Há três anos que a pintora Graça Morais foi obrigada a deixar o espaço de criação de toda a vida, em Lisboa, empurrada pelas “obras gigantescas” que a fazem sentir entre os “expulsos” pela pressão turística e imobiliária, da capital.

O atelier de há 30 anos, na Costa do Castelo, é propriedade da pintora, porém teve de arrendar um espaço mais pequeno noutra zona, porque há três anos que não pode trabalhar lá devido ao que considera o “caos” em que se transformou toda aquela zona, que “está a ser vendida, porque há uma grande procura das zonas mais apetecíveis da cidade”.
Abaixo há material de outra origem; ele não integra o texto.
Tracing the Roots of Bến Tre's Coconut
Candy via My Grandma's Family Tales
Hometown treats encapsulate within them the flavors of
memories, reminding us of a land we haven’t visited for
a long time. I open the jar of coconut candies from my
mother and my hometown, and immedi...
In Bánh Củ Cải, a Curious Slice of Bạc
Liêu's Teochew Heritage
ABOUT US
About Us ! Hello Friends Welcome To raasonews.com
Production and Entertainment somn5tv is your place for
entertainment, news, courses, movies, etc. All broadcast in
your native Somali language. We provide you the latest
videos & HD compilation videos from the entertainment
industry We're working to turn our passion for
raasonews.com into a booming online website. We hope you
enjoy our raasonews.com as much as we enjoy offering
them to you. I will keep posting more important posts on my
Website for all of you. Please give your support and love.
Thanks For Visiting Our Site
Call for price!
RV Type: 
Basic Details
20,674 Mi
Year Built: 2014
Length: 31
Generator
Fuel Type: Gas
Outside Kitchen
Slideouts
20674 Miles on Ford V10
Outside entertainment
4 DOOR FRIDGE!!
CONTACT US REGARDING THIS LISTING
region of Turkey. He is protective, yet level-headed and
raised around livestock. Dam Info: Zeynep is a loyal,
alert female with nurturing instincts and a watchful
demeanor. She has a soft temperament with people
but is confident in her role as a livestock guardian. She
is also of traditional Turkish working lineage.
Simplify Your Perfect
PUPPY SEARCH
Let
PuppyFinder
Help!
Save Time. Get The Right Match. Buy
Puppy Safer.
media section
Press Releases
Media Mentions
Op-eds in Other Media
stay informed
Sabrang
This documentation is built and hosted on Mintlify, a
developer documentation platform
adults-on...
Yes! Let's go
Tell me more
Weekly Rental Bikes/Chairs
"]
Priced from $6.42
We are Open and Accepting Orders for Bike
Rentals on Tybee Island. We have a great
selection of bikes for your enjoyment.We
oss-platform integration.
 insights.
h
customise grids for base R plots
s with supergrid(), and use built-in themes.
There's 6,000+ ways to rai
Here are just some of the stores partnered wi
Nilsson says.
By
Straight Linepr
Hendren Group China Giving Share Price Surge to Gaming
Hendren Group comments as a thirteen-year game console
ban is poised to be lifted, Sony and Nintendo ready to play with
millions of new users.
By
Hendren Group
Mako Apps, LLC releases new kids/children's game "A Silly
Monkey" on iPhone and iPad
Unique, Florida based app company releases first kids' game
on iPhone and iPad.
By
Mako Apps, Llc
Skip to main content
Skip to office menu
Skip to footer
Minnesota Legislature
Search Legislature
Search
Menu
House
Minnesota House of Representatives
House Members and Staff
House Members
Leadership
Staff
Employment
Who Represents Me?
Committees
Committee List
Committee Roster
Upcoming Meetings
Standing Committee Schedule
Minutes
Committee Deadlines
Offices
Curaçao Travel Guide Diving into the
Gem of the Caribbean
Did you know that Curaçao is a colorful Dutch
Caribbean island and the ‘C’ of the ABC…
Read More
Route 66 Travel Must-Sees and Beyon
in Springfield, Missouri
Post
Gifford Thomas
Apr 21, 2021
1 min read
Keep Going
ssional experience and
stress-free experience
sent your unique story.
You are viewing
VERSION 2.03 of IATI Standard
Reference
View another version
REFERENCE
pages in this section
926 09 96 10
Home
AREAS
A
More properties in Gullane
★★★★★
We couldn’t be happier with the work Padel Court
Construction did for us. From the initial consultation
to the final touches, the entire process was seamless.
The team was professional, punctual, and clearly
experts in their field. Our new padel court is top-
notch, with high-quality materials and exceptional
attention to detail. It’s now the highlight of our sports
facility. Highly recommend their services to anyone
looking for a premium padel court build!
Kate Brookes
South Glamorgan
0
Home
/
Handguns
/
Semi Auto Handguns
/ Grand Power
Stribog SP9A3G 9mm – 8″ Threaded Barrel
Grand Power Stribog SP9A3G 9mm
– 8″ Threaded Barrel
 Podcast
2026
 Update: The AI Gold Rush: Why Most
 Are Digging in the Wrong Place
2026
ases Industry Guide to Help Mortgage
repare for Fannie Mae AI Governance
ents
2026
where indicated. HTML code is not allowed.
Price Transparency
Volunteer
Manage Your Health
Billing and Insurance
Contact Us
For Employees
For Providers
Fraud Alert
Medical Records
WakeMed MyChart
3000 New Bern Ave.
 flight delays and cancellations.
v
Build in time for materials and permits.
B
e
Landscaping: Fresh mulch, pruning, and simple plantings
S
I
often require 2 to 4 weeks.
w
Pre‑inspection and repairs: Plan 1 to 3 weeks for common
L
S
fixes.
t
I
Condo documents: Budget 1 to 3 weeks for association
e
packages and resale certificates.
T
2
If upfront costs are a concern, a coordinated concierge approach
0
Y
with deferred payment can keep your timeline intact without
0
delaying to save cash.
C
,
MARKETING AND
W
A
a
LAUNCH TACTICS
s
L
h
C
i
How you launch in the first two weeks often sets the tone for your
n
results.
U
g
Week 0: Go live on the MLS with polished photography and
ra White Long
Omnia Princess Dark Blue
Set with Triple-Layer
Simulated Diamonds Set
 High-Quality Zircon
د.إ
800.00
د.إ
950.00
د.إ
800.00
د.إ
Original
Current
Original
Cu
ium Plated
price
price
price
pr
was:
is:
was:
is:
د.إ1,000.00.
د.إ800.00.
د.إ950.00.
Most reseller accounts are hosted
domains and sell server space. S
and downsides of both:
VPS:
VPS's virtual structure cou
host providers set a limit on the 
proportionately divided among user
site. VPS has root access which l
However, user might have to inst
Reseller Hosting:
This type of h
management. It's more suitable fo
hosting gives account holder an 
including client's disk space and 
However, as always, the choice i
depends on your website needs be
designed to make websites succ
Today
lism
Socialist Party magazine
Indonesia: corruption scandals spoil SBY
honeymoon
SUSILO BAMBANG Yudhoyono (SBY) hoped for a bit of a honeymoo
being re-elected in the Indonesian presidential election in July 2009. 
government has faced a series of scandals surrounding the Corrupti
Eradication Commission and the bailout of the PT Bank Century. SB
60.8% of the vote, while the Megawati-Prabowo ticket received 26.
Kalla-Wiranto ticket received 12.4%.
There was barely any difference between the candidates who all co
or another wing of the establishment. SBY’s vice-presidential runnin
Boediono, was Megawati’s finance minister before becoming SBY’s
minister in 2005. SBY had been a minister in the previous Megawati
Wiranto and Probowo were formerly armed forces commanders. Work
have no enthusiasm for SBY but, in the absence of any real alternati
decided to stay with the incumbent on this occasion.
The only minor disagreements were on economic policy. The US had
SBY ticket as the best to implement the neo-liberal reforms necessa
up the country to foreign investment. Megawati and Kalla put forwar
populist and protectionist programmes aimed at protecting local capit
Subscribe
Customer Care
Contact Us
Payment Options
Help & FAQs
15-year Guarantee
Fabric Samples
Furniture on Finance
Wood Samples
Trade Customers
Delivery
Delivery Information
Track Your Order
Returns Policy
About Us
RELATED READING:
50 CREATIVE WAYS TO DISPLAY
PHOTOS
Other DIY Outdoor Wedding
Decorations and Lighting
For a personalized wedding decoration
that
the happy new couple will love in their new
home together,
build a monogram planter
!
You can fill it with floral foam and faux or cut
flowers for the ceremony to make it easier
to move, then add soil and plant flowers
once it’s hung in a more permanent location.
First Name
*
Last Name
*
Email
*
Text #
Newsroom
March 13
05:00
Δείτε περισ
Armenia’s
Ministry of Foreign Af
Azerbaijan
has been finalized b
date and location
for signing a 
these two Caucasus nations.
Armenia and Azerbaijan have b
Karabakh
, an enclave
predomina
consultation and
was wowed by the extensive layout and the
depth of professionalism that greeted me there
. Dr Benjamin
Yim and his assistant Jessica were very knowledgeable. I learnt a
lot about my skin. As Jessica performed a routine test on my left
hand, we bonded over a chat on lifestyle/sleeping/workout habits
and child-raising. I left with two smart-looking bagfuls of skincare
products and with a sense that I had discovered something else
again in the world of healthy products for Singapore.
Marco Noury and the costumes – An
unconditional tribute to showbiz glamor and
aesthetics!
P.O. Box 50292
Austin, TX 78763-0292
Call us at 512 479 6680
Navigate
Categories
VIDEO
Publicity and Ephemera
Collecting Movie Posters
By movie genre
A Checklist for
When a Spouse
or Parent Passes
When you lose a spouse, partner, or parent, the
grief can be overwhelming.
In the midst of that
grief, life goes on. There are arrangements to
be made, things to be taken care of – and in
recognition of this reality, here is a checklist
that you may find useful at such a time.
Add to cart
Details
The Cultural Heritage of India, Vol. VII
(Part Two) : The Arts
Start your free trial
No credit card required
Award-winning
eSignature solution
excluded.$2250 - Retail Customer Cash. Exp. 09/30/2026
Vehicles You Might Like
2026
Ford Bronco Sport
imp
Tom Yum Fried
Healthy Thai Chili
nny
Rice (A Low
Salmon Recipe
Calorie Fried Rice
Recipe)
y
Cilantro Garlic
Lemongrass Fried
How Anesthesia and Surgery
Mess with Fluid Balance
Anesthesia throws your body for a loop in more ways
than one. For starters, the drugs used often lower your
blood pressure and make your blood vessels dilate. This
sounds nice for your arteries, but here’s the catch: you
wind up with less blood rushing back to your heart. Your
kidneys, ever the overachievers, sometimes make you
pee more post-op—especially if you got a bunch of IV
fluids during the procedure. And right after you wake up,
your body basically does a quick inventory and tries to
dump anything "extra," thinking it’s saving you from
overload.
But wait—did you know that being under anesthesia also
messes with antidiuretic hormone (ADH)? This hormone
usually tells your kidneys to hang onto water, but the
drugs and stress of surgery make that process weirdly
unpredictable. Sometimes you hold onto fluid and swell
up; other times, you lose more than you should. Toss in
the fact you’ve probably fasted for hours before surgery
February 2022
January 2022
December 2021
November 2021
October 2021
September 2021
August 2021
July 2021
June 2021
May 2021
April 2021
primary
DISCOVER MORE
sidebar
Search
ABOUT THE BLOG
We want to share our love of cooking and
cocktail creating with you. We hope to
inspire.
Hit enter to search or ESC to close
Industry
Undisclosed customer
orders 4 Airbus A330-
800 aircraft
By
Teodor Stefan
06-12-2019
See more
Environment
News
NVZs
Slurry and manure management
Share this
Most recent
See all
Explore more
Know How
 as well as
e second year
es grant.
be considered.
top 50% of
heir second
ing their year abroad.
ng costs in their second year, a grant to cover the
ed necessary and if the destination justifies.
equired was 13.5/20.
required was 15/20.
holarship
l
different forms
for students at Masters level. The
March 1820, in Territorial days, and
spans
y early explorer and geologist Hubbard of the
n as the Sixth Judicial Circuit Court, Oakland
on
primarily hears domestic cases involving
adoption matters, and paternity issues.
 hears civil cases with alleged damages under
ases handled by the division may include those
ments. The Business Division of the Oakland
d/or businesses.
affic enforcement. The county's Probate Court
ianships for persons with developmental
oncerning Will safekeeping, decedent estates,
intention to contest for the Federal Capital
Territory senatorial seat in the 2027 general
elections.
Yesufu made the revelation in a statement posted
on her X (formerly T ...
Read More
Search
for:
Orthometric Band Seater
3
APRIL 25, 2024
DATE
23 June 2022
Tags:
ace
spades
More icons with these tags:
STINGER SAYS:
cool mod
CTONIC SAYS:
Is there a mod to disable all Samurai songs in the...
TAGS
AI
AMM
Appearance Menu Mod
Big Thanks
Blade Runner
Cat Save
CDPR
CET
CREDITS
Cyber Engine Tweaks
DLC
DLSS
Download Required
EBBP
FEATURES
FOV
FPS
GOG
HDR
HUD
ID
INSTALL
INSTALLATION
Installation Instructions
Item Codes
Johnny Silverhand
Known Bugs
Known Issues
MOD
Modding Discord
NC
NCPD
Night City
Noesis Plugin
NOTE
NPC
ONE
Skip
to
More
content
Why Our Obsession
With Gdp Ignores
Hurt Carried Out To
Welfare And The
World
“Mas é a procura por pessoas que têm muito dinheiro ou por coisas mais graves, que são os fundos de investimento que não têm rosto”, disse Graça Morais em entrevista à Lusa, por ocasião das comemorações dos dez anos do Centro de Arte Contemporânea (CAC), com o seu nome, em Bragança.

Graça Morais é transmontana, natural da aldeia do Vieiro, Vila Flor, onde tem um atelier e, nos últimos anos, presença assídua na cidade de Bragança, no CAC, que a faz pensar em, no futuro, passar mais tempo nesta zona. Aos 70 anos constata que, em Lisboa, onde fez carreira, “de repente tudo se transforma”.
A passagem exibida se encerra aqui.